#### ENTRIES SHOWN

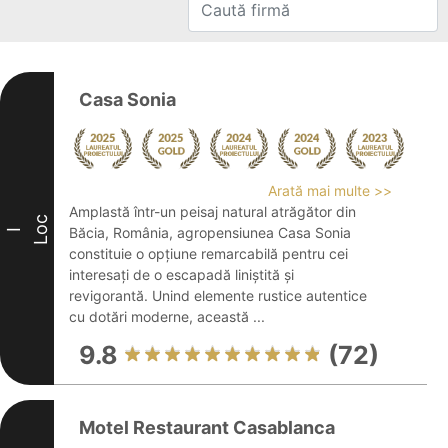
Casa Sonia
Arată mai multe >>
Amplastă într-un peisaj natural atrăgător din
Loc
Băcia, România, agropensiunea Casa Sonia
I
constituie o opțiune remarcabilă pentru cei
interesați de o escapadă liniștită și
revigorantă. Unind elemente rustice autentice
cu dotări moderne, această ...
9.8
(72)
Motel Restaurant Casablanca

########

### WHAT YOU SHOULD DO
Make an exact copy of the records, pictures excluded.

### EXERCISE SOLUTION
Casa Sonia
Arată mai multe >>
Amplastă într-un peisaj natural atrăgător din
Loc
Băcia, România, agropensiunea Casa Sonia
I
constituie o opțiune remarcabilă pentru cei
interesați de o escapadă liniștită și
revigorantă. Unind elemente rustice autentice
cu dotări moderne, această ...
9.8
(72)
Motel Restaurant Casablanca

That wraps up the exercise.